Aim of the task: Omit every picture. Return all other data as it stands.

***

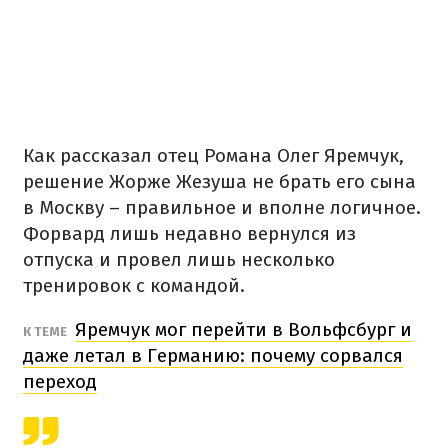
Как рассказал отец Романа Олег Яремчук,
решение Жорже Жезуша не брать его сына
в Москву – правильное и вполне логичное.
Форвард лишь недавно вернулся из
отпуска и провел лишь несколько
тренировок с командой.
Яремчук мог перейти в Вольфсбург и
К ТЕМЕ
даже летал в Германию: почему сорвался
переход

***

Solution for this task:
Как рассказал отец Романа Олег Яремчук,
решение Жорже Жезуша не брать его сына
в Москву – правильное и вполне логичное.
Форвард лишь недавно вернулся из
отпуска и провел лишь несколько
тренировок с командой.
Яремчук мог перейти в Вольфсбург и
К ТЕМЕ
даже летал в Германию: почему сорвался
переход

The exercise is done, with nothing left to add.